The perception about eating at home might be crucial. The idea that cooking is now “hip” could be tied to a number of factors including more upscale grocery stores (the equivalent of shopping at Whole Foods versus Wal-Mart), a number of celebrity chefs, and around-the-clock cooking shows. Eating at home may be good for the financial bottom line but it will appeal to a lot more people if it is cool.

The poor cleaniness of home kitchens

Occasionally, one can find stories about how dirty homes can be. Here is more evidence, this time regarding unclean kitchens:

The small study from California’s Los Angeles County found that only 61 percent of home kitchens would get an A or B if put through the rigors of a restaurant inspection. At least 14 percent would fail — not even getting a C.

In comparison, nearly all Los Angeles County restaurants — 98 percent — get A or B scores each year.

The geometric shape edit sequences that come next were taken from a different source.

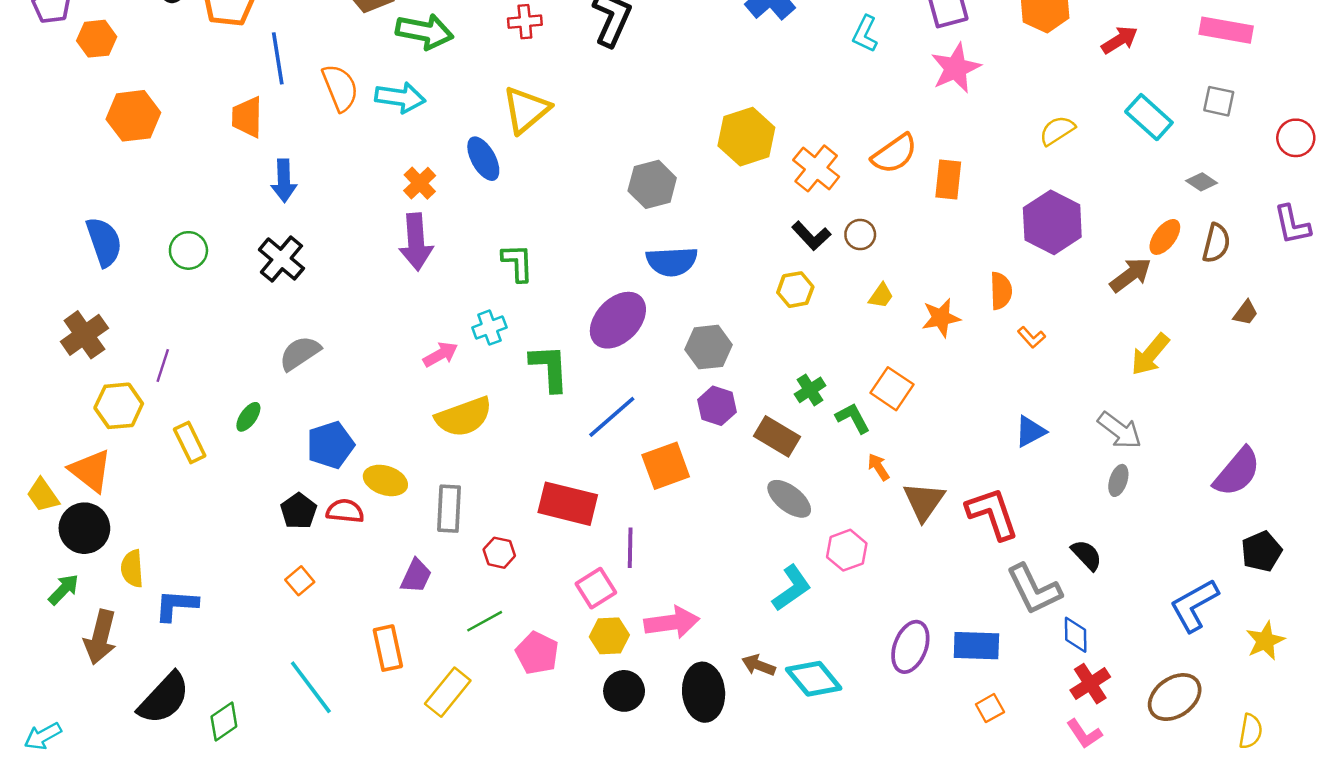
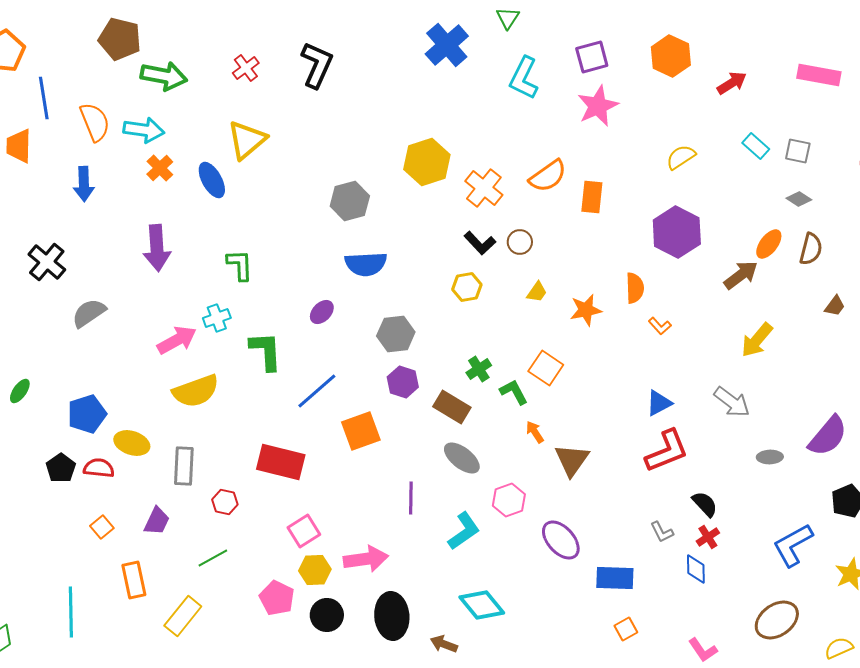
red cross: (525, 22) -> (246, 68), turned -32
cyan L-shape: (865, 34) -> (524, 78), size x1.4
gray square: (1219, 101) -> (798, 151), moved
cyan rectangle: (1149, 117) -> (756, 146), size x0.7
blue arrow: (284, 181) -> (84, 184), moved
orange cross: (420, 183) -> (160, 168), moved
purple ellipse: (618, 320) -> (322, 312), size x0.5
gray semicircle: (300, 353) -> (89, 313), moved
pink arrow: (440, 354) -> (177, 340), size x1.4
gray ellipse: (1118, 480) -> (770, 457), moved, turned 70
red L-shape: (992, 514) -> (667, 451), moved, turned 87
purple line: (630, 548) -> (411, 498), moved
orange square: (300, 581) -> (102, 527), moved
gray L-shape: (1034, 589) -> (662, 532), size x0.5
purple ellipse: (910, 647) -> (561, 540), moved, turned -63
pink pentagon: (537, 653) -> (277, 598), moved
brown arrow: (759, 665) -> (444, 644), moved
red cross: (1090, 684) -> (708, 537), moved, size x0.7
cyan line: (311, 687) -> (71, 612), turned 36
yellow semicircle: (1251, 731) -> (839, 648), turned -124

On its own, these are interesting results: restaurant kitchens are generally more clean than home kitchens. But there is more to this story: how exactly researchers found out about the kitchens.

The study, released Thursday, is believed to be one of the first to offer a sizable assessment of food safety in private homes. But the researchers admit the way it was done is hardly perfect.

The results are based not on actual inspections, but on an Internet quiz taken by about 13,000 adults .

So it’s hard to use it to compare the conditions in home kitchens to those in restaurants, which involve trained inspectors giving objective assessments of dirt, pests, and food storage and handling practices.

What’s more, experts don’t believe the study is representative of all households, because people who are more interested and conscientious about food safety are more likely to take the quiz.

A more comprehensive look would probably find that an even smaller percentage of home kitchens would do well in a restaurant inspection, he suggested.

On one hand, this sounds like innovative research that is the first to provide a broad overview of the cleanliness of American kitchens. On the other hand, the way the data was collected suggests one should be wary about making definitive conclusions.

The online quiz is also reliant on self-reporting.